Kernel, Range, and the Rank/Nullity Theorem

Besides domain and codomain, linear transformations are associated with another two important vector spaces: kernel and range.

With transformation \(T:U\rightarrow{V}\):

  • kernel, \(ker(T)\), is the set of vectors in \(U\) that are mapped into the zero vector of \(V\).
  • range is the set of vectors in \(V\) that are the images of vectors in \(U\).

This section does not contain nothing new I could show you in Clojure code, but is important to grasp the theory. Therefore, I'll only mention the important stuff, and direct you to the textbook.

Example 2 (page 273) demonstrates how to find the kernel, by solving a system of equations \(T(\mathbf{x}) = A\mathbf{x} = \mathbf{0}\). The first thing that we could do is to try to use the function for solving linear systems of equations sv!. That won't help us much; since our system is homogeneous, sv! can only give us the trivial solution \(\mathbf{x}=\mathbf{0}\). Fortunately, in this example, \(A\) is a square matrix, so we can exploit the equality \(A\mathbf{x}=\lambda\mathbf{x}\) between eigenvectors \(\mathbf{x}\) and eigenvalue(s) \(\lambda=0\), if such \(\lambda\) exists (since this is a textbook example, I'd be surprised if it didn't). See Clojure Linear Algebra Refresher (2) - Eigenvalues and Eigenvectors if you need to refresh your Eigen-fu.

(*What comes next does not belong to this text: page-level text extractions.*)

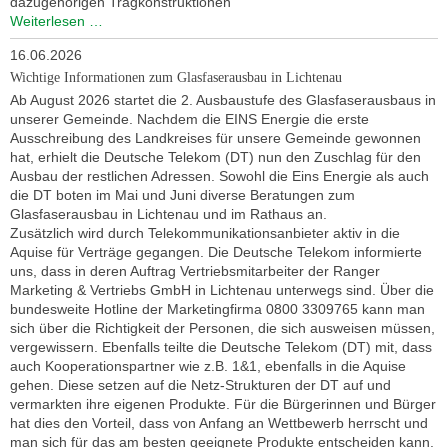
dazugehörigen Tragkonstruktionen
Wartung
Weiterlesen …
Fußgängerbrücke
16.06.2026
Sachsenburg,
OT
Wichtige Informationen zum Glasfaserausbau in Lichtenau
Biensdorf
Ab August 2026 startet die 2. Ausbaustufe des Glasfaserausbaus in
unserer Gemeinde. Nachdem die EINS Energie die erste
Ausschreibung des Landkreises für unsere Gemeinde gewonnen
hat, erhielt die Deutsche Telekom (DT) nun den Zuschlag für den
Ausbau der restlichen Adressen. Sowohl die Eins Energie als auch
die DT boten im Mai und Juni diverse Beratungen zum
Glasfaserausbau in Lichtenau und im Rathaus an.
Zusätzlich wird durch Telekommunikationsanbieter aktiv in die
Aquise für Verträge gegangen. Die Deutsche Telekom informierte
uns, dass in deren Auftrag Vertriebsmitarbeiter der Ranger
Marketing & Vertriebs GmbH in Lichtenau unterwegs sind. Über die
bundesweite Hotline der Marketingfirma 0800 3309765 kann man
sich über die Richtigkeit der Personen, die sich ausweisen müssen,
vergewissern. Ebenfalls teilte die Deutsche Telekom (DT) mit, dass
auch Kooperationspartner wie z.B. 1&1, ebenfalls in die Aquise
gehen. Diese setzen auf die Netz-Strukturen der DT auf und
vermarkten ihre eigenen Produkte. Für die Bürgerinnen und Bürger
hat dies den Vorteil, dass von Anfang an Wettbewerb herrscht und
man sich für das am besten geeignete Produkte entscheiden kann.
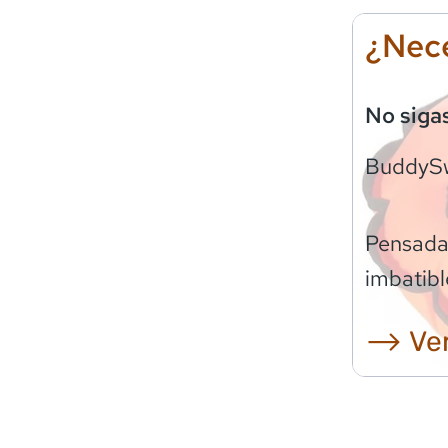
¿Nece
No siga
BuddyS
Pensadas
imbatibl
⟶ Ver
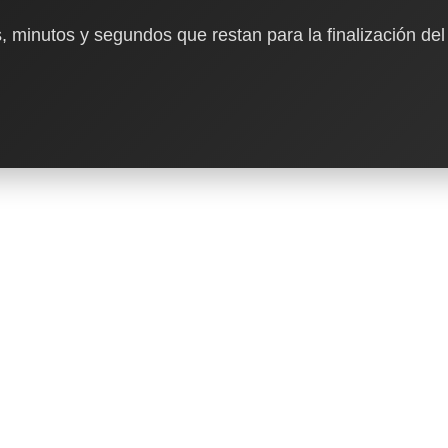
, minutos y segundos que restan para la finalización del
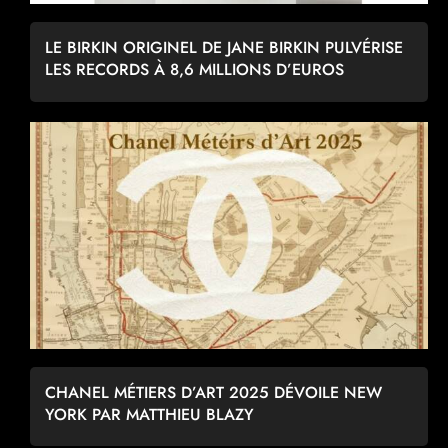
LE BIRKIN ORIGINEL DE JANE BIRKIN PULVÉRISE
LES RECORDS À 8,6 MILLIONS D’EUROS
CHANEL MÉTIERS D’ART 2025 DÉVOILE NEW
YORK PAR MATTHIEU BLAZY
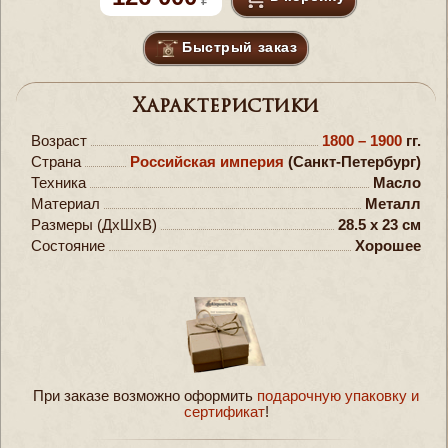
Быстрый заказ
Характеристики
Возраст
1800 – 1900
гг.
Страна
Российская империя
(Санкт-Петербург)
Техника
Масло
Материал
Металл
Размеры (ДxШxВ)
28.5 x 23 см
Состояние
Хорошее
При заказе возможно оформить
подарочную упаковку и
сертификат
!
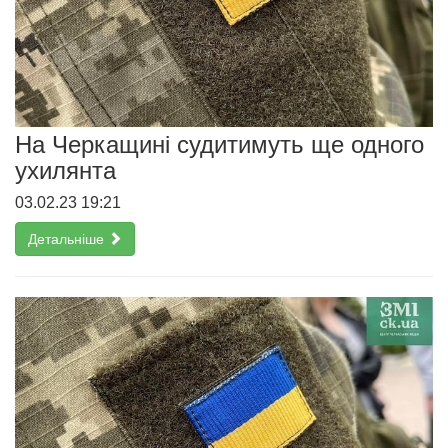
На Черкащині судитимуть ще одного
ухилянта
03.02.23 19:21
Детальніше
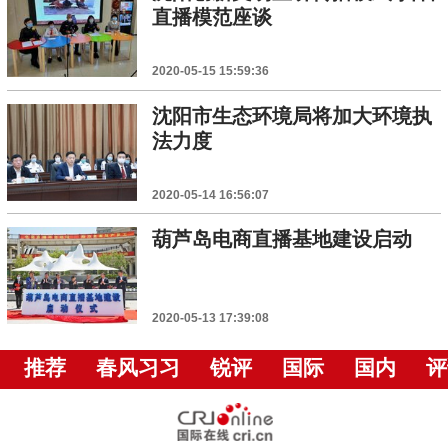
直播模范座谈
2020-05-15 15:59:36
沈阳市生态环境局将加大环境执
法力度
2020-05-14 16:56:07
葫芦岛电商直播基地建设启动
2020-05-13 17:39:08
推荐
春风习习
锐评
国际
国内
评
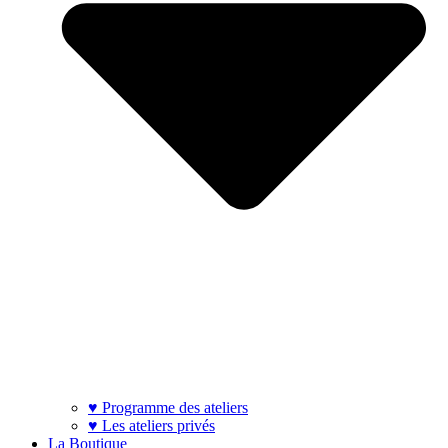
♥ Programme des ateliers
♥ Les ateliers privés
La Boutique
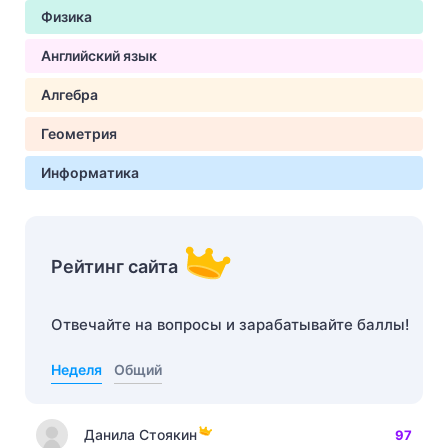
Физика
Английский язык
Алгебра
Геометрия
Информатика
Рейтинг сайта
Отвечайте на вопросы и зарабатывайте баллы!
Неделя
Общий
Данила Стоякин
97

(let [a (dge 3 3 [1 0 1 2 -1 1 3 1 4])
            eigenvectors (dge 3 3)]
        (def lambdas (ev! a nil eigenvectors))
        (def eigen eigenvectors)
        eigenvectors)
#RealGEMatrix[double, mxn:3x3, layout:column, offset:0]
   ▥       ↓       ↓       ↓       ┓
   →      -0.64   -0.96    0.71
   →      -0.13    0.19   -0.71
   →      -0.76    0.19    0.00
   ┗                               ┛

Let's see whether any of these eigenvectors is our solution.

lambdas
#RealGEMatrix[double, mxn:3x2, layout:column, offset:0]
   ▥       ↓       ↓       ┓
   →       5.00    0.00
   →      -0.00    0.00
   →      -1.00    0.00
   ┗                       ┛

The second eigenvalue is \(0\), so the second column \((-0.96,0.19,0.19)\) is the normalized basis of one-dimensional subspace of \(R^n\) that is the kernel we were looking for.

(seq (col eigen 1))
-0.9622504486493764 0.1924500897298754 0.1924500897298751

For a linear transformation \(T\), \(dim\, ker(T) + dim\, range(T) = dim\, domain(T)\). Also, \(dim\, range(T) = rank(A)\). The kernel of \(T\) is also called the null space. \(dim\, ker(T)\) is called nullity and \(dim\, range(T)\) is the rank of the transformation. The previous equality is referred to as the rank/nullity theorem.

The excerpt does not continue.